On parle ici de personnes mais il peut s’agir aussi de rencontre avec des idées, des atmosphères, des odeurs… « L’ambiance est bonne, on rigole bien mais ce qui est dit et la manière dont cela est dit me rendent triste, m’affectent, me chagrinent. » On est toujours dans le premier régime de connaissance, on ignore à peu près tout de ce que l’on peut et de ce que le groupe est capable de faire. Il semble que, pour certaines raisons (inconnues), le groupe « prend » malgré tout, c’est-à-dire qu’il dégage davantage d’affects de joie que d’affects de tristesse.
Il est possible également que le groupe ne prenne pas du tout, une mauvaise rencontre en somme, où l’affect triste prédomine. Il se fait pourtant que les gens restent ensemble. Ils trouvent sans doute encore suffisamment de joie et, malgré sa peine, chacun dans son coin se « raisonne » (« On vient de commencer, on ne va pas arrêter tout de suite »), se culpabilise (« Je dois tenir mes engagements jusqu’au bout »).
Ce n’est pas forcément une erreur car, comme nous l’avons vu, dans ce régime de connaissance, tout peut changer très vite. Par exemple, un groupe préparant l’occupation d’un bâtiment vide se trouve dans un agencement « réunions » qui attriste. Le fait de concrétiser ce projet peut transformer radicalement l’agencement et produire de la joie. On ne peut pas le savoir à l’avance, il faut le faire.
Cependant, si après trois occupations et autant de délogements, le groupe est encore affecté tristement, il serait peut-être temps de se poser l’une ou l’autre question : cela vaut-il la peine de poursuivre ensemble ? Que faut-il modifier ou agencer autrement pour arrêter de s’ennuyer ?

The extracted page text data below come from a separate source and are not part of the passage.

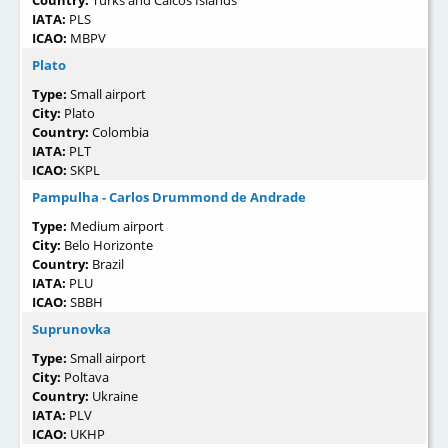
IATA:
PLS
ICAO:
MBPV
Plato
Type:
Small airport
City:
Plato
Country:
Colombia
IATA:
PLT
ICAO:
SKPL
Pampulha - Carlos Drummond de Andrade
Type:
Medium airport
City:
Belo Horizonte
Country:
Brazil
IATA:
PLU
ICAO:
SBBH
Suprunovka
Type:
Small airport
City:
Poltava
Country:
Ukraine
IATA:
PLV
ICAO:
UKHP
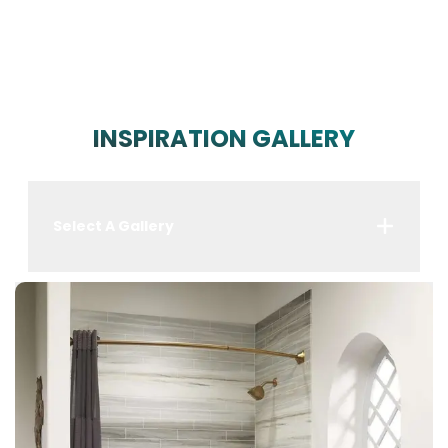
INSPIRATION GALLERY
Select A Gallery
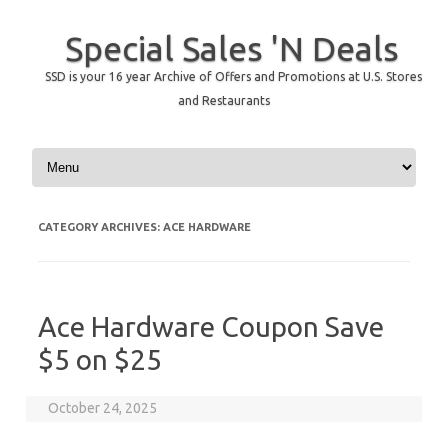
Special Sales 'N Deals
SSD is your 16 year Archive of Offers and Promotions at U.S. Stores
and Restaurants
Skip to content
CATEGORY ARCHIVES:
ACE HARDWARE
Ace Hardware Coupon Save
$5 on $25
October 24, 2025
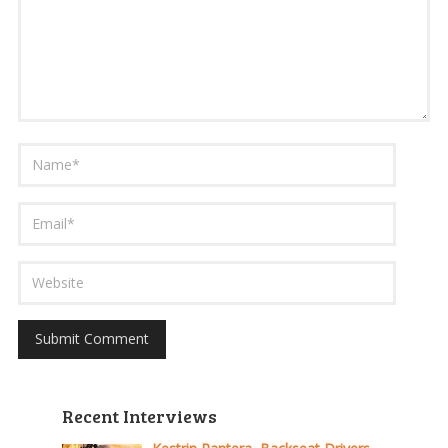
Recent Interviews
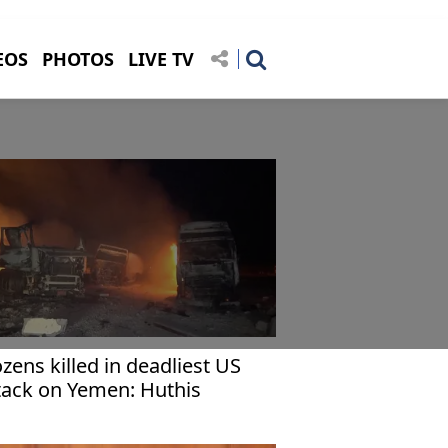
EOS
PHOTOS
LIVE TV
zens killed in deadliest US
tack on Yemen: Huthis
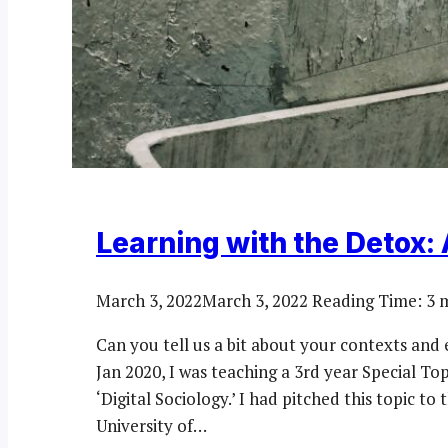
Learning with the Detox: A 
March 3, 2022
March 3, 2022
Reading Time:
3
m
Can you tell us a bit about your contexts and 
Jan 2020, I was teaching a 3rd year Special T
‘Digital Sociology.’ I had pitched this topic t
University of…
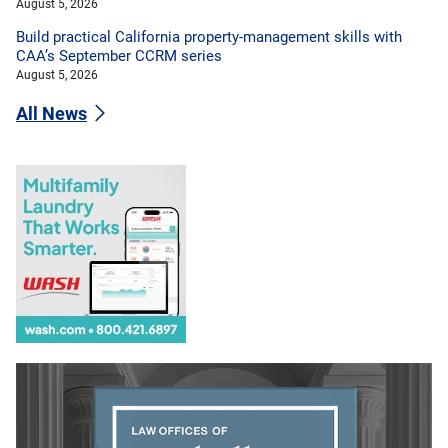
August 5, 2026
Build practical California property-management skills with
CAA’s September CCRM series
August 5, 2026
All News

Le danger est grand de laisser se perpétuer une situation où dominent les passions tristes. Nous sommes déjà dans une impuissance relative face à ce qui nous arrive, seulement capables de sentir les affects. Mais que ce senti se transforme en ressenti, et nous voilà plongés dans l’enchaînement des passions tristes. D’abord la tristesse qui glisse vers la haine : « Si quelqu’un commence à avoir en haine une chose aimée, de façon que l’amour soit entièrement aboli, il aura pour elle, à cause égale, plus de haine que s’il ne l’avait jamais aimée, et d’autant plus que son amour était auparavant plus grand. [6] » Puis surviennent l’aversion, la moquerie, la crainte, le désespoir [7]…
Ce danger est en quelque sorte redoublé par un autre, celui de toutes les traces durables qui affectent un corps. Nous ne sommes pas seulement momentanément tristes mais la tristesse s’imprègne dans notre corps : lentement, une fêlure silencieuse s’y déploie. Une fixation s’opère alors : « Une partie de ma puissance est toute entière consacrée à investir et à localiser la trace, sur moi, de l’objet qui ne me convient pas. […] C’est autant de ma puissance qui est diminuée, qui m’est ôtée, qui est comme immobilisée. [8] » Comme on dit, il va falloir du temps pour s’en remettre.
[1] Le Robert, « Dictionnaire historique de la langue française », Paris, 2000
[2] Que ce soit au niveau d’un individu ou d’un groupe, c’est bien la question de la puissance, des rapports, des rencontres et des compositions qui nous intéresse ici. De ce point de vue, nous ne distinguons pas l’un et l’autre niveau.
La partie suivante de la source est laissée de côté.